> Exercise objective
Write out every entry once more, character for character.

[Records drawn from a dataset]
---

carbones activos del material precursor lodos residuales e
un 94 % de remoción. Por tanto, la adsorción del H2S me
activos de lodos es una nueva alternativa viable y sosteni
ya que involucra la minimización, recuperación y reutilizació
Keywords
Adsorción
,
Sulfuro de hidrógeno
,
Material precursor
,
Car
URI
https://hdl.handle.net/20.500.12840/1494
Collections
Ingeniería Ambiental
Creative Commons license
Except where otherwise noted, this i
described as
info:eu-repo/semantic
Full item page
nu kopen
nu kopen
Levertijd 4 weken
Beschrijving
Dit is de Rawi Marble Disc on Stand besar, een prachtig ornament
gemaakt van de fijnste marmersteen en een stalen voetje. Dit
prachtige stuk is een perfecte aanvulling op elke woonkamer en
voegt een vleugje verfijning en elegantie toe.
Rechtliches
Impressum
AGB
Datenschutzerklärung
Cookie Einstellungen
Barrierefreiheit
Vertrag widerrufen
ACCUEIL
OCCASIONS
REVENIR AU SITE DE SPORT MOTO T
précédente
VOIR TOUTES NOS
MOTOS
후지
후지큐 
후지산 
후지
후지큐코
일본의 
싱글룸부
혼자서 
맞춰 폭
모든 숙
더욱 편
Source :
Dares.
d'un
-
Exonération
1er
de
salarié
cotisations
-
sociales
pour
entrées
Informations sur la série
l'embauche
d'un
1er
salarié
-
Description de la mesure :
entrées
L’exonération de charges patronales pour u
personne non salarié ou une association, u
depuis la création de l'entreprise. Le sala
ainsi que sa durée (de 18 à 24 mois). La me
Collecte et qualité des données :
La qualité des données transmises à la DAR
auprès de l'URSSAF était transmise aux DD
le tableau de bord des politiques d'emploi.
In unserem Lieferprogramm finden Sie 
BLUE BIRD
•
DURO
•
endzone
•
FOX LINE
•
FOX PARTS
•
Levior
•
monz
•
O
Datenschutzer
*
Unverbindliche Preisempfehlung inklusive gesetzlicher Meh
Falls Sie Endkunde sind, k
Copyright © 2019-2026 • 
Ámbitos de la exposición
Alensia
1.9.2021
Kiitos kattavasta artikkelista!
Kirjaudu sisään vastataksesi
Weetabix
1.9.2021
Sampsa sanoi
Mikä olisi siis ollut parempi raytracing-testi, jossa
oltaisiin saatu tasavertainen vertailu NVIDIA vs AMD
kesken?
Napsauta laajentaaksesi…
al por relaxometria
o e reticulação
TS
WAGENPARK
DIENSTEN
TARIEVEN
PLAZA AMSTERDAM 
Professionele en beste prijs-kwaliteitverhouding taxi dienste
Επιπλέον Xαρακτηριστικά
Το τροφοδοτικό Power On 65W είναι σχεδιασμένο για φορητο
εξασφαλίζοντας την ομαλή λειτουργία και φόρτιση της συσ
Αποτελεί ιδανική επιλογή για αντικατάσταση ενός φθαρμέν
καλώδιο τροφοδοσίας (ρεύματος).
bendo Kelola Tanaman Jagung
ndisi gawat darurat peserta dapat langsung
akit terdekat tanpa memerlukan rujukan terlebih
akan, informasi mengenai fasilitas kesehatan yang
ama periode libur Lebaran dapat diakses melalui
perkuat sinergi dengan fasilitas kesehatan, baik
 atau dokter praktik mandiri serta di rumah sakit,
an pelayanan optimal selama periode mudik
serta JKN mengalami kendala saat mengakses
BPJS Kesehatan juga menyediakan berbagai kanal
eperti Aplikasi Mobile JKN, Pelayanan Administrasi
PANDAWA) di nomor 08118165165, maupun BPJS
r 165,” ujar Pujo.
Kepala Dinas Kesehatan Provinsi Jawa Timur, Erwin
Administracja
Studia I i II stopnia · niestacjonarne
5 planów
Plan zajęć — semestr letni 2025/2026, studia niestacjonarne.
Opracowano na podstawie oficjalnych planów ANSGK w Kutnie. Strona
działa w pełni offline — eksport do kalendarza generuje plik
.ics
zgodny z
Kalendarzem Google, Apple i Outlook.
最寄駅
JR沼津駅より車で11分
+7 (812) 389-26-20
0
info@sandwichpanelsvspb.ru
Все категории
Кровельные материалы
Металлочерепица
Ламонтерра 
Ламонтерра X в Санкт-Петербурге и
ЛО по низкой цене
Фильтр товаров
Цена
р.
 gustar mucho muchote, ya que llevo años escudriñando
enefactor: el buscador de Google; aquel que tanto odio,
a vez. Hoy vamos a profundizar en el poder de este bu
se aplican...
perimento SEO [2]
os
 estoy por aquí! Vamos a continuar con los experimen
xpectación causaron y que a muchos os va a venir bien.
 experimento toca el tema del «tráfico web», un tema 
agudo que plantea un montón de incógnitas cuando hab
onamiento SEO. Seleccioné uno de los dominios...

---

> Exercise answer
carbones activos del material precursor lodos residuales e
un 94 % de remoción. Por tanto, la adsorción del H2S me
activos de lodos es una nueva alternativa viable y sosteni
ya que involucra la minimización, recuperación y reutilizació
Keywords
Adsorción
,
Sulfuro de hidrógeno
,
Material precursor
,
Car
URI
https://hdl.handle.net/20.500.12840/1494
Collections
Ingeniería Ambiental
Creative Commons license
Except where otherwise noted, this i
described as
info:eu-repo/semantic
Full item page
nu kopen
nu kopen
Levertijd 4 weken
Beschrijving
Dit is de Rawi Marble Disc on Stand besar, een prachtig ornament
gemaakt van de fijnste marmersteen en een stalen voetje. Dit
prachtige stuk is een perfecte aanvulling op elke woonkamer en
voegt een vleugje verfijning en elegantie toe.
Rechtliches
Impressum
AGB
Datenschutzerklärung
Cookie Einstellungen
Barrierefreiheit
Vertrag widerrufen
ACCUEIL
OCCASIONS
REVENIR AU SITE DE SPORT MOTO T
précédente
VOIR TOUTES NOS
MOTOS
후지
후지큐 
후지산 
후지
후지큐코
일본의 
싱글룸부
혼자서 
맞춰 폭
모든 숙
더욱 편
Source :
Dares.
d'un
-
Exonération
1er
de
salarié
cotisations
-
sociales
pour
entrées
Informations sur la série
l'embauche
d'un
1er
salarié
-
Description de la mesure :
entrées
L’exonération de charges patronales pour u
personne non salarié ou une association, u
depuis la création de l'entreprise. Le sala
ainsi que sa durée (de 18 à 24 mois). La me
Collecte et qualité des données :
La qualité des données transmises à la DAR
auprès de l'URSSAF était transmise aux DD
le tableau de bord des politiques d'emploi.
In unserem Lieferprogramm finden Sie 
BLUE BIRD
•
DURO
•
endzone
•
FOX LINE
•
FOX PARTS
•
Levior
•
monz
•
O
Datenschutzer
*
Unverbindliche Preisempfehlung inklusive gesetzlicher Meh
Falls Sie Endkunde sind, k
Copyright © 2019-2026 • 
Ámbitos de la exposición
Alensia
1.9.2021
Kiitos kattavasta artikkelista!
Kirjaudu sisään vastataksesi
Weetabix
1.9.2021
Sampsa sanoi
Mikä olisi siis ollut parempi raytracing-testi, jossa
oltaisiin saatu tasavertainen vertailu NVIDIA vs AMD
kesken?
Napsauta laajentaaksesi…
al por relaxometria
o e reticulação
TS
WAGENPARK
DIENSTEN
TARIEVEN
PLAZA AMSTERDAM 
Professionele en beste prijs-kwaliteitverhouding taxi dienste
Επιπλέον Xαρακτηριστικά
Το τροφοδοτικό Power On 65W είναι σχεδιασμένο για φορητο
εξασφαλίζοντας την ομαλή λειτουργία και φόρτιση της συσ
Αποτελεί ιδανική επιλογή για αντικατάσταση ενός φθαρμέν
καλώδιο τροφοδοσίας (ρεύματος).
bendo Kelola Tanaman Jagung
ndisi gawat darurat peserta dapat langsung
akit terdekat tanpa memerlukan rujukan terlebih
akan, informasi mengenai fasilitas kesehatan yang
ama periode libur Lebaran dapat diakses melalui
perkuat sinergi dengan fasilitas kesehatan, baik
 atau dokter praktik mandiri serta di rumah sakit,
an pelayanan optimal selama periode mudik
serta JKN mengalami kendala saat mengakses
BPJS Kesehatan juga menyediakan berbagai kanal
eperti Aplikasi Mobile JKN, Pelayanan Administrasi
PANDAWA) di nomor 08118165165, maupun BPJS
r 165,” ujar Pujo.
Kepala Dinas Kesehatan Provinsi Jawa Timur, Erwin
Administracja
Studia I i II stopnia · niestacjonarne
5 planów
Plan zajęć — semestr letni 2025/2026, studia niestacjonarne.
Opracowano na podstawie oficjalnych planów ANSGK w Kutnie. Strona
działa w pełni offline — eksport do kalendarza generuje plik
.ics
zgodny z
Kalendarzem Google, Apple i Outlook.
最寄駅
JR沼津駅より車で11分
+7 (812) 389-26-20
0
info@sandwichpanelsvspb.ru
Все категории
Кровельные материалы
Металлочерепица
Ламонтерра 
Ламонтерра X в Санкт-Петербурге и
ЛО по низкой цене
Фильтр товаров
Цена
р.
 gustar mucho muchote, ya que llevo años escudriñando
enefactor: el buscador de Google; aquel que tanto odio,
a vez. Hoy vamos a profundizar en el poder de este bu
se aplican...
perimento SEO [2]
os
 estoy por aquí! Vamos a continuar con los experimen
xpectación causaron y que a muchos os va a venir bien.
 experimento toca el tema del «tráfico web», un tema 
agudo que plantea un montón de incógnitas cuando hab
onamiento SEO. Seleccioné uno de los dominios...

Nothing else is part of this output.